- **RECORDED INFORMATION**:
........
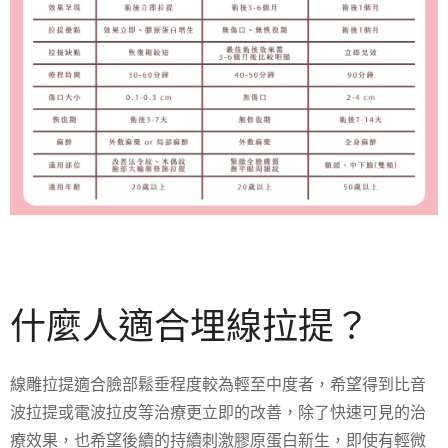
什麼人適合埋線拉提？
線雕拉提適合臉部鬆垂程度較為輕至中度者，希望得到比音
波拉提或電波拉皮等治療更立即的改善，除了快速可見的治
療效果，也希望後續的持續刺激膠原蛋白新生，即使有輕微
........
- **WHAT YOU WILL DO**:
Print the material again word for word. Please drop every picture.

- **TASK ANSWER**:
什麼人適合埋線拉提？
線雕拉提適合臉部鬆垂程度較為輕至中度者，希望得到比音
波拉提或電波拉皮等治療更立即的改善，除了快速可見的治
療效果，也希望後續的持續刺激膠原蛋白新生，即使有輕微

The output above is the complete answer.